たとえば千葉県内に住む60代の男性は、老後資金の約200万円を損失しました。男性によると、購入する際に千葉銀行側から「年約7%の利回り」「リーマンショックの時も下がらなかった」「早く買わないとなくなる」などと言われたとのこと。千葉銀行員とは契約を交わしたときに1回会っただけで、仕組み債の仕組みもよくわからないまま購入したそうです。


ちばぎん証券でも無理な販売が横行し、70代以上の投資のことをよくわからない顧客・投資家に対して、仕組み債の販売を行っていたといいます。こうした実情を踏まえ、今回の千葉銀行・ちばぎん証券・武蔵野銀行への行政処分に至ったのです。


仕組み債のような複雑な金融商品はリスクが高く、顧客に巨額の損失をこうむる恐れもあります。 近年、一種の投資ブームが生じており、個人レベルでもスマホで手軽に投資ができる時代となりました。しかし仕組み債のような複雑な構造をもつ金融商品は、「老後資金を増やしたい」「資産を増やしたい」といった投資経験に乏しい個人投資家には理解が難しいのです。


今回の金融庁による千葉銀行・ちばぎん証券・武蔵野銀行への行政処分は、仕組み債のことを個人投資家に適切に説明せずに販売し、大きな損失を与えたことが問題視されてのことでした。

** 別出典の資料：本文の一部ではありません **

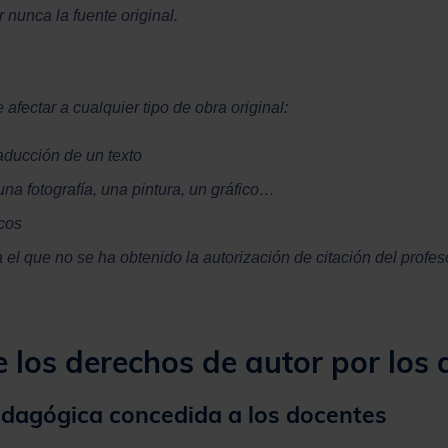
r nunca la fuente original.
 afectar a cualquier tipo de obra original:
traducción de un texto
 una fotografía, una pintura, un gráfico…
cos
 el que no se ha obtenido la autorización de citación del profes
e los derechos de autor por los
dagógica concedida a los docentes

そもそも、仕組み債のような複雑な構造をもつ金融商品は、経験の浅い投資家だと丁寧に説明されても十分な理解は困難とも考えられます。普段は一般社員として勤務している人で、貯金を投資に充てたいと考えている場合、少なくとも「自分がしっかりと理解できる金融商品」を選択することが、損失回避の重要条件ともいえます。

まとめ

一般的なサラリーマンにとって、金融商品に対しては販売者側、顧客側の2種類の関わり方が想定できます。販売者側、つまり金融商品取引業の企業に勤務している人、あるいは勤務先の企業がこれから金融商品取引業への参入を検討している場合、今回の行政処分から得られる教訓は、やはり金融商品の顧客への説明は細心の注意が必要ということに尽きます。


購入者として金融商品に接する場合は、やはり仕組み・構造をしっかりと理解し、どのようなときに利益・損失が発生するのかを把握できるかどうかを重視する必要があるでしょう。相手が進めるままに購入すると、思わぬ形で損失をこうむるかもしれません。